Merlin blinked, a familiar irritation pricking at him. _I don’t know if I’d say that._

Eliza grinned, the first real smile he had seen from her unfurling on her face. _Well, there’s no accounting for taste. I prefer the wiry, dark-haired type myself. You know, cheekbones, pretty eyes. The whole bit._

Merlin swallowed, the blush that had drained away rising back up with a vengeance. He nodded, wondering frantically what he had done the last time someone had hit on him. Or how he’d made it stop.

 _Right,_ Merlin signed feebly. _Well, I’ve got to go._

_I guess I’ll see you later then._

He nodded.

_Bye, Merlin._

He couldn’t bring himself to answer, the colour in his face brightening if that was at all possible, and watched as she walked away.

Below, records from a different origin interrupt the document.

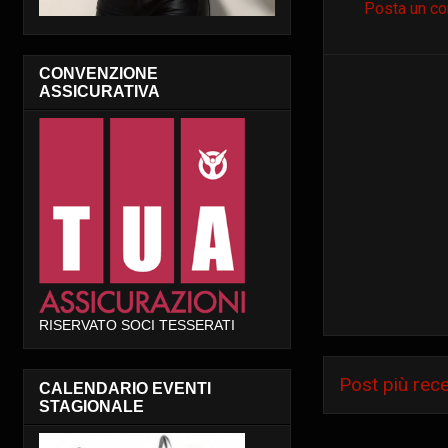
Posta un c
CONVENZIONE
ASSICURATIVA
RISERVATO SOCI TESSERATI
Post più rec
CALENDARIO EVENTI
STAGIONALE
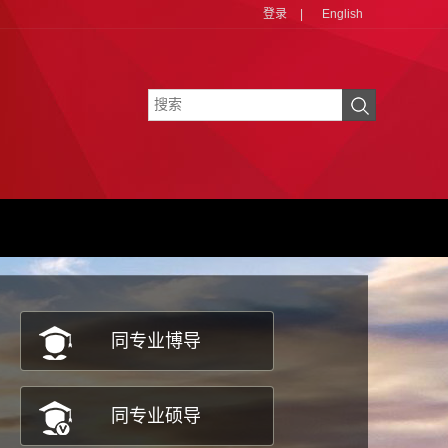
登录
|
English
同专业博导
同专业硕导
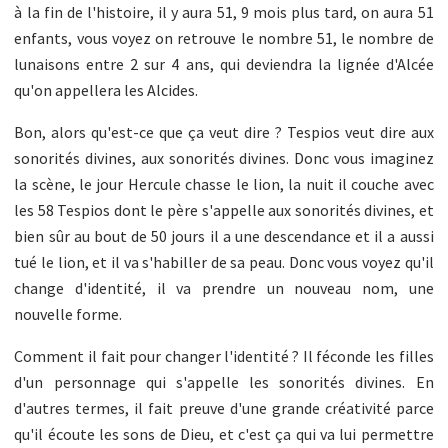
à la fin de l'histoire, il y aura 51, 9 mois plus tard, on aura 51
enfants, vous voyez on retrouve le nombre 51, le nombre de
lunaisons entre 2 sur 4 ans, qui deviendra la lignée d'Alcée
qu'on appellera les Alcides.
Bon, alors qu'est-ce que ça veut dire ? Tespios veut dire aux
sonorités divines, aux sonorités divines. Donc vous imaginez
la scène, le jour Hercule chasse le lion, la nuit il couche avec
les 58 Tespios dont le père s'appelle aux sonorités divines, et
bien sûr au bout de 50 jours il a une descendance et il a aussi
tué le lion, et il va s'habiller de sa peau. Donc vous voyez qu'il
change d'identité, il va prendre un nouveau nom, une
nouvelle forme.
Comment il fait pour changer l'identité ? Il féconde les filles
d'un personnage qui s'appelle les sonorités divines. En
d'autres termes, il fait preuve d'une grande créativité parce
qu'il écoute les sons de Dieu, et c'est ça qui va lui permettre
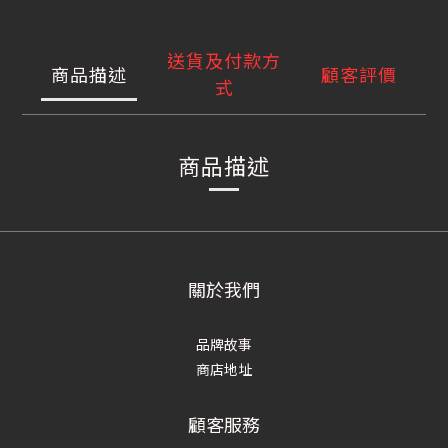
送貨及付款方
商品描述
顧客評價
式
商品描述
關於我們
品牌故事
商店地址
顧客服務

It was only after walking home that Merlin realized he’d never asked her why she was there.


	5. Fil di Voce

               

Merlin’s home was...strange. The cat he could accept, Myron seemed to like him, though he wasn’t sure if that was because of Arthur himself or the plate he had broken, inadvertently giving Myron half his lunch. The bath was incredible, and Arthur had taken another one for the sheer novelty of turning the tap on and off again. He was a little unsure about the tall cold box in the kitchen, but the teevee was fascinating, and he wasn’t sure what Merlin had been talking about when he said the stove was hot, it had felt cool when Arthur had touched it. In fact, Arthur was just working up to touching the cold box when Merlin walked in the door.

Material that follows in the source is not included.